■ Task to complete
Go through the records below and report each line with "features" in it.

■ Material provided
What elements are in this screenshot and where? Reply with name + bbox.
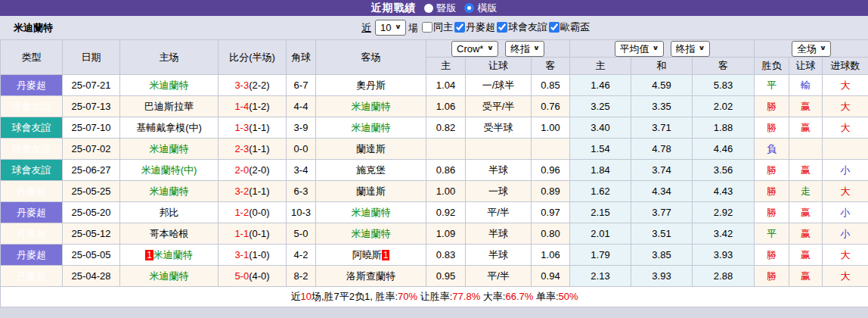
away-team-name: 米迪蘭特 [352,122,391,133]
avg-draw-cell: 4.34 [631,181,693,202]
summary-segment: 大率: [480,291,505,302]
handicap-result-cell: 赢 [789,223,823,245]
fulltime-score: 1-1 [234,228,249,239]
avg-draw-cell: 4.78 [631,139,693,160]
home-team-cell[interactable]: 哥本哈根 [120,223,219,245]
layout-radio-vertical[interactable]: 豎版 [424,2,457,15]
avg-provider-select[interactable]: 平均值 [615,42,663,56]
away-team-cell[interactable]: 米迪蘭特 [316,117,426,139]
home-team-cell[interactable]: 基輔戴拿模(中) [120,117,219,139]
home-team-name: 基輔戴拿模(中) [136,122,202,133]
away-team-cell[interactable]: 米迪蘭特 [316,202,426,223]
odds-away-cell [532,139,570,160]
avg-away-cell: 4.43 [693,181,755,202]
goals-cell: 大 [823,96,868,117]
filter-bar: 米迪蘭特 近 10 場 同主丹麥超球會友誼歐霸盃 [0,16,868,39]
away-team-cell[interactable]: 蘭達斯 [316,181,426,202]
league-filter-2[interactable]: 球會友誼 [495,20,547,34]
result-cell: 勝 [755,181,789,202]
fulltime-select[interactable]: 全场 [792,42,830,56]
odds-final-select[interactable]: 终指 [506,42,544,56]
summary-stats: 近10场,胜7平2负1, 胜率:70% 让胜率:77.8% 大率:66.7% 单… [1,287,868,307]
home-team-cell[interactable]: 米迪蘭特 [120,75,219,96]
avg-away-cell: 3.42 [693,223,755,245]
away-team-cell[interactable]: 洛斯查蘭特 [316,266,426,287]
title-bar: 近期戰績 豎版 橫版 [0,0,868,16]
score-cell: 3-3(2-2) [219,75,287,96]
score-cell: 1-3(1-1) [219,117,287,139]
result-cell: 平 [755,75,789,96]
avg-away-cell: 2.92 [693,202,755,223]
league-filter-1[interactable]: 丹麥超 [453,20,495,34]
avg-draw-cell: 4.59 [631,75,693,96]
radio-checked-icon[interactable] [464,3,474,13]
home-team-name: 米迪蘭特 [153,249,193,260]
corner-cell: 4-4 [287,96,316,117]
handicap-cell: 半球 [466,245,532,266]
avg-draw-cell: 3.85 [631,245,693,266]
table-footer: 近10场,胜7平2负1, 胜率:70% 让胜率:77.8% 大率:66.7% 单… [1,287,868,307]
col-header-date: 日期 [63,40,120,75]
filters-group: 近 10 場 同主丹麥超球會友誼歐霸盃 [278,20,590,36]
home-team-cell[interactable]: 米迪蘭特 [120,266,219,287]
table-row: 丹麥超25-04-28米迪蘭特5-0(4-0)8-2洛斯查蘭特0.95平/半0.… [1,266,868,287]
near-link[interactable]: 近 [361,21,371,35]
radio-unchecked-icon[interactable] [424,4,433,13]
away-team-cell[interactable]: 米迪蘭特 [316,96,426,117]
date-cell: 25-05-12 [63,223,120,245]
league-badge-cell: 丹麥超 [1,75,63,96]
sub-header-goals: 进球数 [823,58,868,75]
away-team-cell[interactable]: 蘭達斯 [316,139,426,160]
odds-home-cell: 1.09 [426,223,466,245]
avg-home-cell: 1.79 [570,245,631,266]
away-team-cell[interactable]: 阿曉斯1 [316,245,426,266]
fulltime-score: 2-0 [234,164,249,176]
avg-provider-select-wrap: 平均值 [615,41,664,57]
score-cell: 3-2(1-1) [219,181,287,202]
results-table: 类型 日期 主场 比分(半场) 角球 客场 Crow* 终指 [0,39,868,307]
away-team-cell[interactable]: 米迪蘭特 [316,223,426,245]
halftime-score: (0-0) [249,207,269,218]
home-team-cell[interactable]: 米迪蘭特(中) [120,160,219,181]
league-filter-checkbox[interactable] [549,22,560,33]
fulltime-score: 1-4 [234,101,249,112]
away-team-name: 阿曉斯 [352,249,382,260]
league-filter-checkbox[interactable] [497,22,507,33]
halftime-score: (0-1) [249,228,269,239]
goals-cell: 小 [823,160,868,181]
avg-final-select[interactable]: 终指 [671,42,709,56]
home-team-name: 米迪蘭特 [150,270,189,282]
league-filter-checkbox[interactable] [454,22,465,33]
league-filter-3[interactable]: 歐霸盃 [547,20,590,34]
home-team-cell[interactable]: 米迪蘭特 [120,181,219,202]
halftime-score: (2-2) [249,80,269,91]
home-team-name: 米迪蘭特(中) [141,164,197,176]
goals-cell: 大 [823,245,868,266]
away-team-name: 米迪蘭特 [352,101,391,112]
away-team-cell[interactable]: 奧丹斯 [316,75,426,96]
handicap-cell: 半球 [466,223,532,245]
goals-cell: 大 [823,266,868,287]
league-badge-cell: 丹麥超 [1,266,63,287]
avg-draw-cell: 3.51 [631,223,693,245]
avg-home-cell: 1.54 [570,139,631,160]
league-filter-label: 球會友誼 [508,20,547,34]
odds-provider-select[interactable]: Crow* [452,42,498,56]
home-team-cell[interactable]: 巴迪斯拉華 [120,96,219,117]
league-badge-cell: 球會友誼 [1,139,63,160]
home-team-cell[interactable]: 邦比 [120,202,219,223]
result-cell: 勝 [755,202,789,223]
away-team-cell[interactable]: 施克堡 [316,160,426,181]
odds-away-cell: 0.76 [532,96,570,117]
home-team-cell[interactable]: 1米迪蘭特 [120,245,219,266]
fulltime-score: 1-3 [234,122,249,133]
recent-count-select[interactable]: 10 [376,20,405,35]
home-team-cell[interactable]: 米迪蘭特 [120,139,219,160]
avg-away-cell: 1.88 [693,117,755,139]
league-filter-checkbox[interactable] [422,22,432,33]
layout-radio-horizontal[interactable]: 橫版 [464,2,498,15]
league-filter-0[interactable]: 同主 [420,20,453,34]
odds-home-cell: 0.95 [426,266,466,287]
avg-away-cell: 2.88 [693,266,755,287]
home-team-name: 米迪蘭特 [150,143,189,154]
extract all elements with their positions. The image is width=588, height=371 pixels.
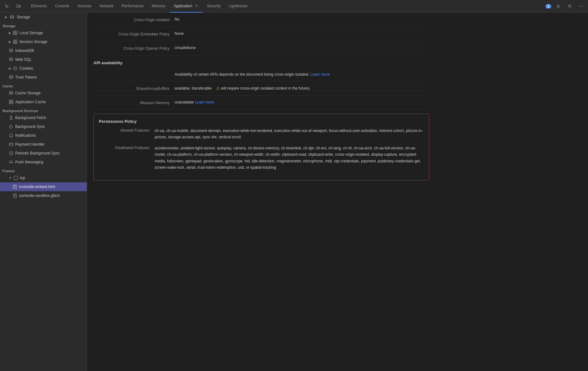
content-inner: Cross-Origin Isolated No Cross-Origin Em… <box>87 13 436 180</box>
sidebar-item-periodic-bg-sync[interactable]: Periodic Background Sync <box>0 149 87 158</box>
svg-point-20 <box>16 67 16 68</box>
sidebar-storage-top-label: Storage <box>17 15 30 19</box>
tab-lighthouse[interactable]: Lighthouse <box>225 0 251 13</box>
sidebar-item-app-cache[interactable]: Application Cache <box>0 97 87 106</box>
warning-icon: ⚠ <box>216 86 220 91</box>
svg-rect-34 <box>14 176 18 180</box>
svg-rect-27 <box>11 102 13 104</box>
sidebar-item-session-storage[interactable]: Session Storage <box>0 37 87 46</box>
svg-point-4 <box>579 6 580 6</box>
sidebar-item-payment-handler[interactable]: Payment Handler <box>0 140 87 149</box>
page-icon <box>13 193 17 198</box>
svg-rect-26 <box>9 102 11 104</box>
disallowed-features-label: Disallowed Features <box>99 145 150 150</box>
sidebar-item-frame-top[interactable]: top <box>0 173 87 182</box>
trust-tokens-label: Trust Tokens <box>15 75 37 79</box>
measure-memory-row: Measure Memory unavailable Learn more <box>93 96 429 110</box>
websql-label: Web SQL <box>15 57 32 62</box>
push-messaging-label: Push Messaging <box>15 160 43 164</box>
svg-point-3 <box>569 4 570 6</box>
tab-security[interactable]: Security <box>203 0 224 13</box>
websql-icon <box>9 57 13 62</box>
sidebar-item-notifications[interactable]: Notifications <box>0 131 87 140</box>
svg-rect-14 <box>13 42 15 44</box>
shared-array-buffers-label: SharedArrayBuffers <box>93 86 169 91</box>
api-description-row: Availability of certain APIs depends on … <box>93 68 429 81</box>
app-cache-label: Application Cache <box>15 100 46 104</box>
svg-rect-1 <box>20 5 21 7</box>
sidebar-item-bg-sync[interactable]: Background Sync <box>0 122 87 131</box>
svg-point-17 <box>10 58 13 59</box>
tab-bar: Elements Console Sources Network Perform… <box>0 0 588 13</box>
bg-fetch-label: Background Fetch <box>15 116 46 120</box>
api-learn-more-link[interactable]: Learn more <box>310 72 330 77</box>
tab-application[interactable]: Application ✕ <box>170 0 202 13</box>
sidebar-item-storage-top[interactable]: Storage <box>0 13 87 22</box>
tab-network[interactable]: Network <box>96 0 117 13</box>
bg-sync-icon <box>9 124 13 129</box>
user-icon[interactable] <box>565 2 574 11</box>
indexeddb-label: IndexedDB <box>15 48 34 53</box>
sidebar-item-push-messaging[interactable]: Push Messaging <box>0 158 87 167</box>
page-icon <box>13 185 17 189</box>
periodic-bg-sync-label: Periodic Background Sync <box>15 151 60 155</box>
sidebar-item-cache-storage[interactable]: Cache Storage <box>0 89 87 97</box>
svg-point-16 <box>10 49 13 50</box>
svg-point-6 <box>582 6 583 6</box>
tab-close-button[interactable]: ✕ <box>194 4 199 8</box>
sidebar-item-bg-fetch[interactable]: Background Fetch <box>0 113 87 122</box>
allowed-features-value: ch-ua, ch-ua-mobile, document-domain, ex… <box>155 128 424 141</box>
svg-rect-13 <box>16 40 17 41</box>
sidebar-item-trust-tokens[interactable]: Trust Tokens <box>0 73 87 82</box>
local-storage-label: Local Storage <box>19 31 43 35</box>
notifications-icon <box>9 133 13 138</box>
tab-bar-right: 2 <box>546 2 585 11</box>
devtools-icons <box>3 2 27 11</box>
indexeddb-icon <box>9 48 13 53</box>
tab-elements[interactable]: Elements <box>27 0 51 13</box>
tab-sources[interactable]: Sources <box>74 0 95 13</box>
chevron-icon <box>9 67 11 70</box>
sidebar-item-crosssite-embed[interactable]: crosssite-embed.html <box>0 182 87 191</box>
tab-performance[interactable]: Performance <box>118 0 147 13</box>
sidebar-item-indexeddb[interactable]: IndexedDB <box>0 46 87 55</box>
sidebar-item-local-storage[interactable]: Local Storage <box>0 28 87 37</box>
issues-badge[interactable]: 2 <box>546 4 551 9</box>
svg-point-22 <box>10 75 13 77</box>
content-area: Cross-Origin Isolated No Cross-Origin Em… <box>87 13 588 371</box>
cookies-icon <box>13 66 17 71</box>
tab-memory[interactable]: Memory <box>148 0 169 13</box>
settings-icon[interactable] <box>554 2 563 11</box>
frame-icon <box>14 176 18 180</box>
cursor-icon[interactable] <box>3 2 11 11</box>
measure-memory-label: Measure Memory <box>93 100 169 105</box>
samesite-sandbox-label: samesite-sandbox.glitch <box>19 193 60 198</box>
payment-handler-label: Payment Handler <box>15 142 45 147</box>
measure-memory-learn-more-link[interactable]: Learn more <box>195 100 214 104</box>
frame-top-label: top <box>20 176 25 180</box>
svg-point-7 <box>10 15 14 16</box>
push-messaging-icon <box>9 160 13 164</box>
cross-origin-isolated-row: Cross-Origin Isolated No <box>93 13 429 27</box>
cross-origin-embedder-value: None <box>175 31 429 36</box>
sidebar-item-samesite-sandbox[interactable]: samesite-sandbox.glitch <box>0 191 87 200</box>
api-description-spacer <box>93 72 169 73</box>
allowed-features-row: Allowed Features ch-ua, ch-ua-mobile, do… <box>99 128 424 141</box>
local-storage-icon <box>13 31 17 35</box>
cache-group-label: Cache <box>0 82 87 89</box>
sidebar-item-websql[interactable]: Web SQL <box>0 55 87 64</box>
disallowed-features-value: accelerometer, ambient-light-sensor, aut… <box>155 145 424 171</box>
cross-origin-isolated-value: No <box>175 17 429 22</box>
svg-rect-25 <box>11 100 13 102</box>
svg-point-2 <box>557 5 559 7</box>
more-icon[interactable] <box>577 2 585 11</box>
notifications-label: Notifications <box>15 133 36 138</box>
storage-icon <box>10 15 14 19</box>
bg-services-group-label: Background Services <box>0 106 87 113</box>
bg-fetch-icon <box>9 116 13 120</box>
devices-icon[interactable] <box>14 2 23 11</box>
trust-tokens-icon <box>9 75 13 79</box>
chevron-icon <box>9 176 12 179</box>
sidebar-item-cookies[interactable]: Cookies <box>0 64 87 73</box>
tab-console[interactable]: Console <box>51 0 73 13</box>
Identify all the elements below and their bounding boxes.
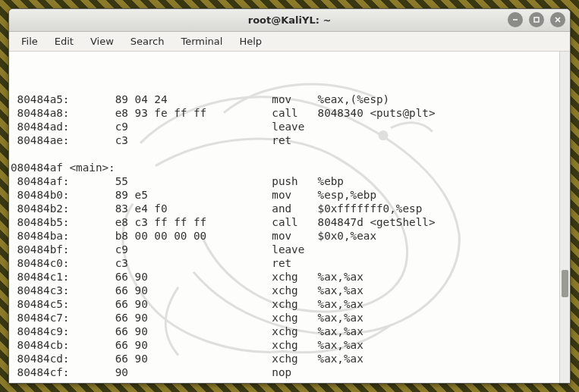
scrollbar-thumb[interactable]	[562, 270, 568, 297]
menu-terminal[interactable]: Terminal	[173, 33, 230, 49]
terminal-window: root@KaliYL: ~ File Edit View Search Ter…	[8, 8, 571, 384]
maximize-button[interactable]	[529, 12, 544, 27]
minimize-button[interactable]	[508, 12, 523, 27]
terminal-content[interactable]: 80484a5: 89 04 24 mov %eax,(%esp) 80484a…	[9, 52, 559, 383]
menubar: File Edit View Search Terminal Help	[9, 32, 570, 52]
menu-file[interactable]: File	[14, 33, 46, 49]
window-title: root@KaliYL: ~	[9, 14, 570, 26]
close-button[interactable]	[550, 12, 565, 27]
window-buttons	[508, 12, 565, 27]
menu-search[interactable]: Search	[123, 33, 172, 49]
close-icon	[554, 16, 562, 24]
menu-view[interactable]: View	[83, 33, 121, 49]
terminal-output: 80484a5: 89 04 24 mov %eax,(%esp) 80484a…	[11, 93, 558, 383]
titlebar[interactable]: root@KaliYL: ~	[9, 9, 570, 32]
maximize-icon	[533, 16, 540, 24]
menu-help[interactable]: Help	[231, 33, 269, 49]
svg-rect-1	[534, 17, 539, 22]
menu-edit[interactable]: Edit	[47, 33, 81, 49]
minimize-icon	[511, 16, 519, 24]
terminal-area: 80484a5: 89 04 24 mov %eax,(%esp) 80484a…	[9, 52, 570, 383]
scrollbar[interactable]	[559, 52, 570, 383]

■ Response area
disallowed-features-label: Disallowed Features <box>99 145 150 150</box>
allowed-features-value: ch-ua, ch-ua-mobile, document-domain, ex… <box>155 128 424 141</box>
allowed-features-row: Allowed Features ch-ua, ch-ua-mobile, do… <box>99 128 424 141</box>
disallowed-features-value: accelerometer, ambient-light-sensor, aut… <box>155 145 424 171</box>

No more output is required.